WORK ORDER
Please indicate the number of lines in the listing below that include the string "Anwendungen"; add nothing else.

*** EXERCISE DATA ***

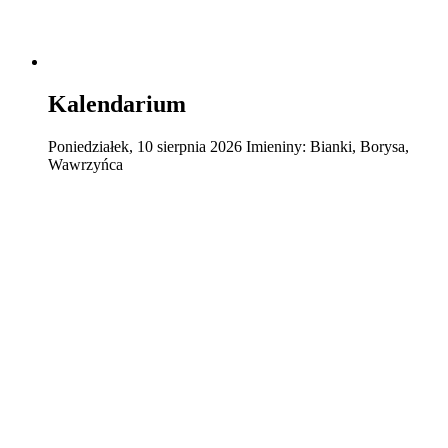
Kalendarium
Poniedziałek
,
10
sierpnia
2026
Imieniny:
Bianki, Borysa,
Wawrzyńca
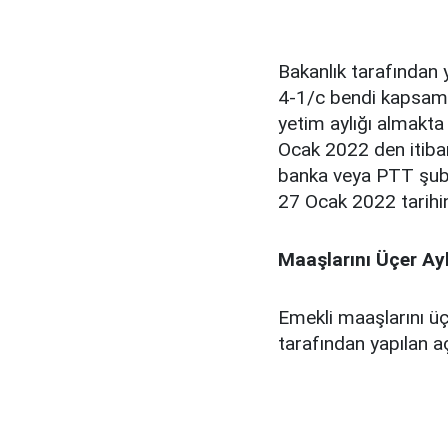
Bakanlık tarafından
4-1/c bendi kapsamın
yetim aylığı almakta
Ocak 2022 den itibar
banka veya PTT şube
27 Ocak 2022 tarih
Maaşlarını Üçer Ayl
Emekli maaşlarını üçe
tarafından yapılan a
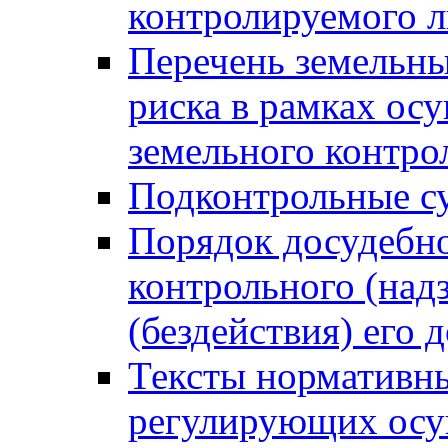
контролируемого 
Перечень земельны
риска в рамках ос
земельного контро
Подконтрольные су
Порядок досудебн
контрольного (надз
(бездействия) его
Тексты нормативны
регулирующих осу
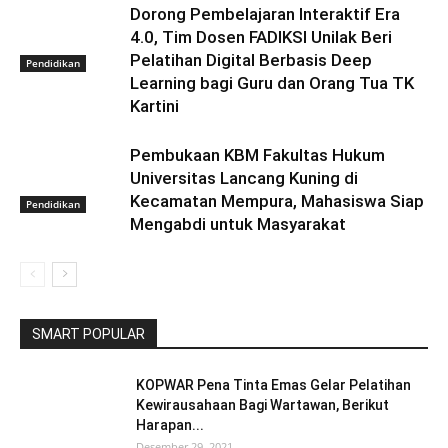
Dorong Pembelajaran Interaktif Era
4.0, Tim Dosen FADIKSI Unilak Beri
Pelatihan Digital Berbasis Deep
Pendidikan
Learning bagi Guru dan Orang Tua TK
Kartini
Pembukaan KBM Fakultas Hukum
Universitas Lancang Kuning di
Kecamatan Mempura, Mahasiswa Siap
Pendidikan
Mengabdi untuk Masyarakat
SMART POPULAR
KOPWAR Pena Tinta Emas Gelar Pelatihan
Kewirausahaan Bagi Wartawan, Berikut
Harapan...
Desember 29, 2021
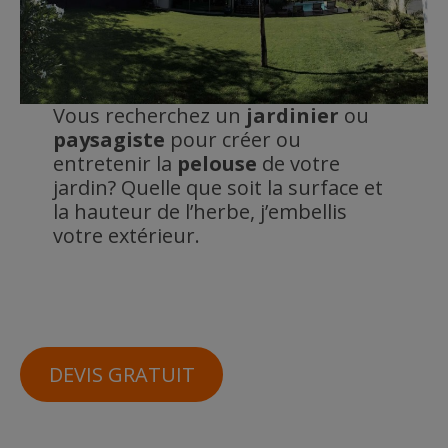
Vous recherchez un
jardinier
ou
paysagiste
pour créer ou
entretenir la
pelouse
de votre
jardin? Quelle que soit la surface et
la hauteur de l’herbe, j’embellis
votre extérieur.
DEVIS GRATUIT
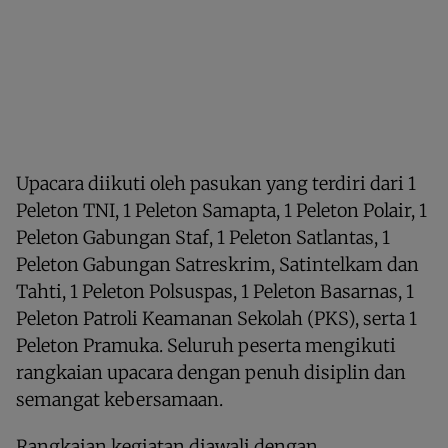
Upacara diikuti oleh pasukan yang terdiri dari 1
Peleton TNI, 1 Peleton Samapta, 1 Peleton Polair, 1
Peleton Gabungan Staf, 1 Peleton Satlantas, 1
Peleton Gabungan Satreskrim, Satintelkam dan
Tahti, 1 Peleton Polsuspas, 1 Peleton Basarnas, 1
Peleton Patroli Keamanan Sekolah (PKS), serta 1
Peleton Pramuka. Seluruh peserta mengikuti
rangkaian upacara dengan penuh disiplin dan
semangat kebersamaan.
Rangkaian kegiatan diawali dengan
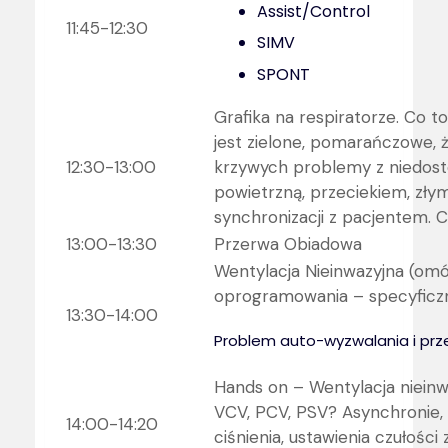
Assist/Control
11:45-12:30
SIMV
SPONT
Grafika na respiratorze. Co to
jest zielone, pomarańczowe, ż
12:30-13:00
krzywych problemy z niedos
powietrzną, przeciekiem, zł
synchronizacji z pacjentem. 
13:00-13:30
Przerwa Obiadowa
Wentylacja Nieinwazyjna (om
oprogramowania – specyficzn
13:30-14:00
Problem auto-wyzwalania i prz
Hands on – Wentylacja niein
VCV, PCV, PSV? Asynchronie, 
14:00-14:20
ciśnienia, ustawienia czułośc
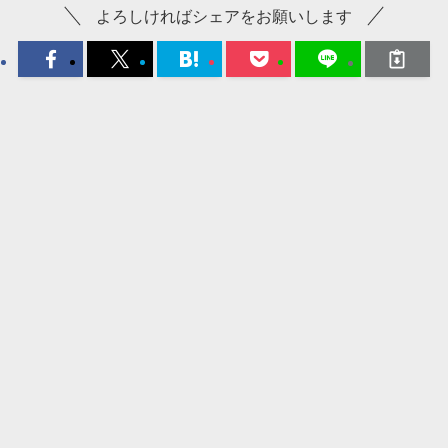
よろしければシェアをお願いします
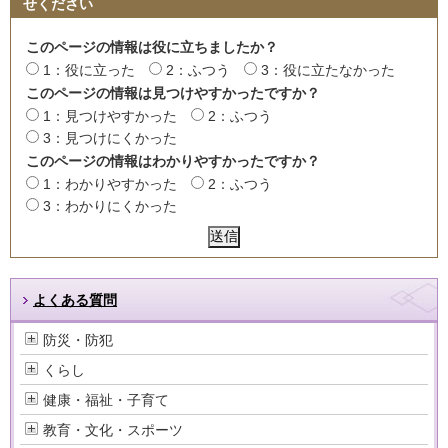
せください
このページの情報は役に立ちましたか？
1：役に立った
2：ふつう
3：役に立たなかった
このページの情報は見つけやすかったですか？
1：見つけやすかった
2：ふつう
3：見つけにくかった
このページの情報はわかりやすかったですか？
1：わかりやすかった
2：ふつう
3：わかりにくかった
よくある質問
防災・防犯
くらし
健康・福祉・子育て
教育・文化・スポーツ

*** End of EXERCISE DATA ***
*** EXERCISE DATA ***

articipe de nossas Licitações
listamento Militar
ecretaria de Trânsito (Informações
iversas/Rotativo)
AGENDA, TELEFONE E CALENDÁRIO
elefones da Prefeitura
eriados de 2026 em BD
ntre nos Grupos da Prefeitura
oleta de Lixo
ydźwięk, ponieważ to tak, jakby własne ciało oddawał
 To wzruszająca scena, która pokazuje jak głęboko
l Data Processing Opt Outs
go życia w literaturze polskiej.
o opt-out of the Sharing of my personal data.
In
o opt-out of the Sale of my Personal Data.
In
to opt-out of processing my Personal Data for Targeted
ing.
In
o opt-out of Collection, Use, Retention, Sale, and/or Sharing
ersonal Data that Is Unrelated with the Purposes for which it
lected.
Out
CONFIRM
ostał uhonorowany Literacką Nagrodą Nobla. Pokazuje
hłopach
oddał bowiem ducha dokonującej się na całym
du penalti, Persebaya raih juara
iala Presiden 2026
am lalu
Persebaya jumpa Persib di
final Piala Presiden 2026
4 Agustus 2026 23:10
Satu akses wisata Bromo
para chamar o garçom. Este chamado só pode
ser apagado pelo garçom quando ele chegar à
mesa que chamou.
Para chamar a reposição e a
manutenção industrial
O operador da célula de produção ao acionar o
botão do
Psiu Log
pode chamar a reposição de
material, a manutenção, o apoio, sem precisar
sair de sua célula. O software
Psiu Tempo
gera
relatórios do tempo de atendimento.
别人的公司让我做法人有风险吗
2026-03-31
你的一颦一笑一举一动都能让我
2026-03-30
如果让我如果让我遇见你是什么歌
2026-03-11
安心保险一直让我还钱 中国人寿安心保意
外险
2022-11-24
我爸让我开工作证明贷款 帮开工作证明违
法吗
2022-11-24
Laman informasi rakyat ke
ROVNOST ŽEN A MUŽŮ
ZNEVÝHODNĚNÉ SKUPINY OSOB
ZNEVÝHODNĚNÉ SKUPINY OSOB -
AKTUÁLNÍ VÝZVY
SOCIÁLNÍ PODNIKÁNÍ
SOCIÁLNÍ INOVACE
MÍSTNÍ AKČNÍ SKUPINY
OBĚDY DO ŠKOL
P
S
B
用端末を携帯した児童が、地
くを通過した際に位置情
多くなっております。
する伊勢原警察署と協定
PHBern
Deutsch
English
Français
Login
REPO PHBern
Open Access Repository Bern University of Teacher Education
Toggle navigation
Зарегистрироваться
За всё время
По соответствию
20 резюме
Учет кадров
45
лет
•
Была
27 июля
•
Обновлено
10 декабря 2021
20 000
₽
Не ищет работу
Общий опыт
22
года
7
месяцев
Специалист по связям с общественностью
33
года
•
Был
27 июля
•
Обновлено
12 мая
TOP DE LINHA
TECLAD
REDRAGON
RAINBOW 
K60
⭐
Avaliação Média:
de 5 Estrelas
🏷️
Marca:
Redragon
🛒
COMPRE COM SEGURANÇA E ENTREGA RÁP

*** End of EXERCISE DATA ***
*** EXERCISE DATA ***

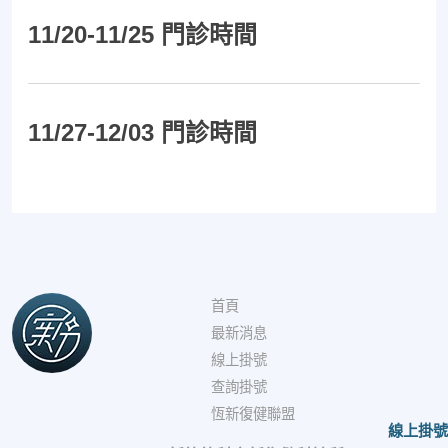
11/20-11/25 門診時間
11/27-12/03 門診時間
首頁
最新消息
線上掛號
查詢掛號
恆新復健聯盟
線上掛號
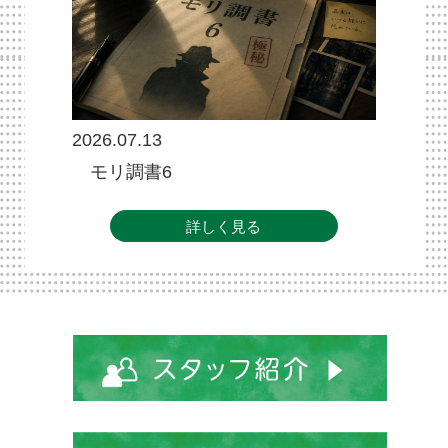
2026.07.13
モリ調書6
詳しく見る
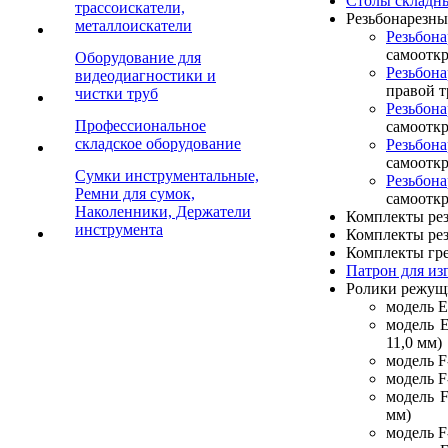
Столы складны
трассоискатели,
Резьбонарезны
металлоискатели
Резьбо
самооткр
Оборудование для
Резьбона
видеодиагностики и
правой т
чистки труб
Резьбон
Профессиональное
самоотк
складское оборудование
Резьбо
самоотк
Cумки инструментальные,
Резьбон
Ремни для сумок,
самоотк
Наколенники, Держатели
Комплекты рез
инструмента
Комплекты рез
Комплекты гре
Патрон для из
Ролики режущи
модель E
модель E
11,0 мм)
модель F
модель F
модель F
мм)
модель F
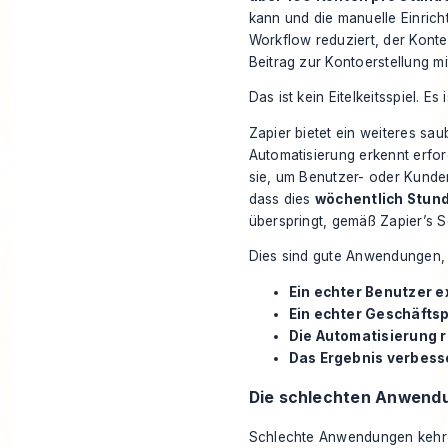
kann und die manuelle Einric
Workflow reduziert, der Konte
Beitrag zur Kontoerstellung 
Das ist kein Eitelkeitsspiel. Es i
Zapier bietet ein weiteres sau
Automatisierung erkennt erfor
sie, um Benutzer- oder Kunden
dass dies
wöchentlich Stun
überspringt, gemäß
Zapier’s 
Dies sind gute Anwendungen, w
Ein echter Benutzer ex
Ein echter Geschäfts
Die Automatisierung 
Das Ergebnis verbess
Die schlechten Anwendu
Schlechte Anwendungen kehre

*** End of EXERCISE DATA ***

SOLUTION TO THIS TASK
2